• **Task statement**
Dropping every picture, set down exactly the lines in the entries below, starting with the line with "economy. These products" and going on through the line with "infestation or infection".

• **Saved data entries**
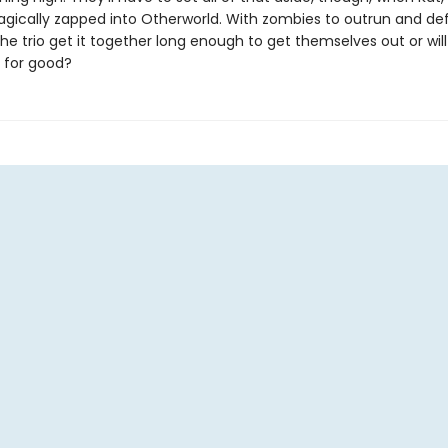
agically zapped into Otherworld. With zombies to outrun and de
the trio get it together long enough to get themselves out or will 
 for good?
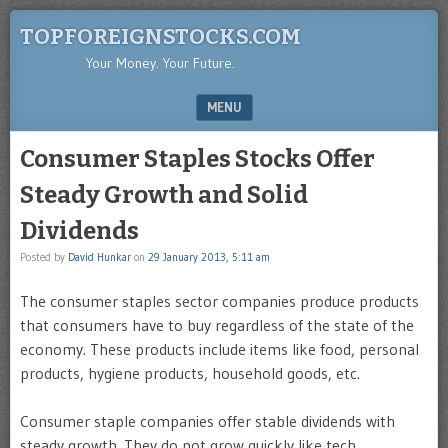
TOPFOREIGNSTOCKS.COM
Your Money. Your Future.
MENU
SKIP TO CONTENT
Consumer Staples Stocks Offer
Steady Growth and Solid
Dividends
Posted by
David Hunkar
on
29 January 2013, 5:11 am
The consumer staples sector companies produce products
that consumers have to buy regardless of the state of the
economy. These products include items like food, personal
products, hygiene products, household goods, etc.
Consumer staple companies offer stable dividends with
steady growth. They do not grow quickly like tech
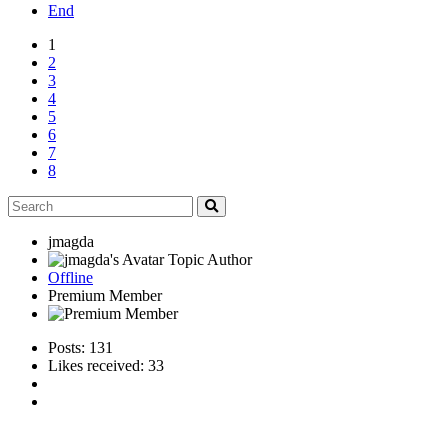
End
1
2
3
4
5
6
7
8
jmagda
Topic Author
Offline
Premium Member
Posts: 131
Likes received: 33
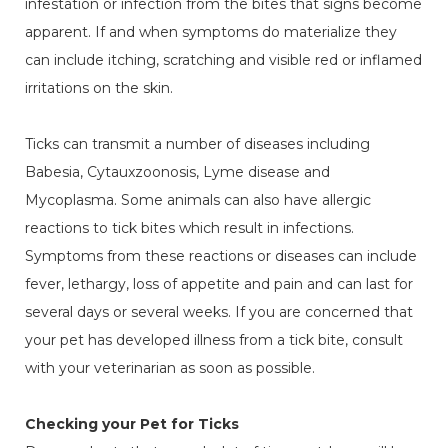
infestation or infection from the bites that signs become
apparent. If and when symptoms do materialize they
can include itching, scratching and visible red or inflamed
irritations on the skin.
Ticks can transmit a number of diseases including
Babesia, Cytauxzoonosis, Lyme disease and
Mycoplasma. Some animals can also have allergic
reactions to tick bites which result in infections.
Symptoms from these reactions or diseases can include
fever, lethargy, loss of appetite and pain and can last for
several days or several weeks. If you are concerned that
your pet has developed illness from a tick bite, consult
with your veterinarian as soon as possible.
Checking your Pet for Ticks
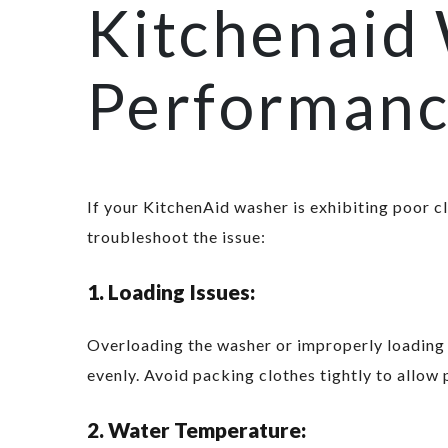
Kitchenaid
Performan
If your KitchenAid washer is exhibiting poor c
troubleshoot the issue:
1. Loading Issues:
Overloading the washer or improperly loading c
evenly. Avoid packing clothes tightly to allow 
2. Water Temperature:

==

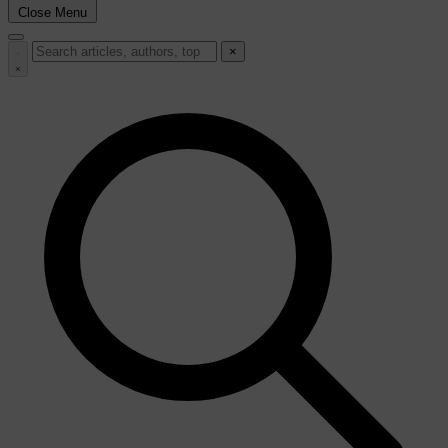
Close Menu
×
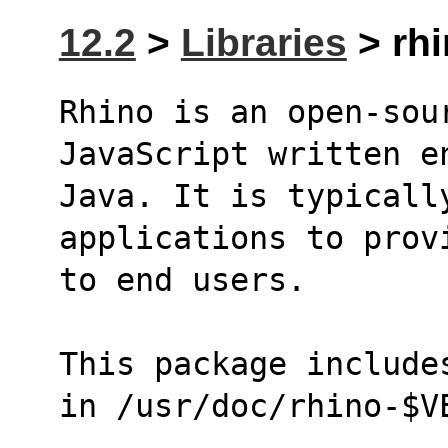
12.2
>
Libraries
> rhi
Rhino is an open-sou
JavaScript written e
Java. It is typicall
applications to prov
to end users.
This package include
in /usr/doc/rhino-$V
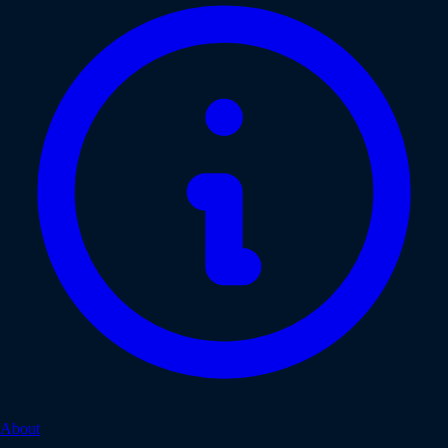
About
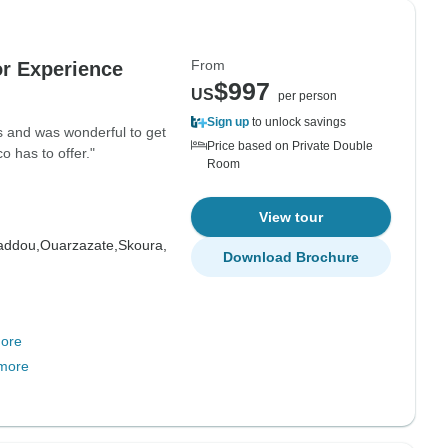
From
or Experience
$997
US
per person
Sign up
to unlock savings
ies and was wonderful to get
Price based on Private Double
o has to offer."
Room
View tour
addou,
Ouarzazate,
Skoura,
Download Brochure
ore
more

• **Solution to the exercise**
economy. These products include items like food, personal
products, hygiene products, household goods, etc.
Consumer staple companies offer stable dividends with
steady growth. They do not grow quickly like tech
End
1
2
3
4
5
6
7
8
jmagda
Topic Author
Offline
Premium Member
Posts: 131
Likes received: 33
infestation or infection from the bites that signs become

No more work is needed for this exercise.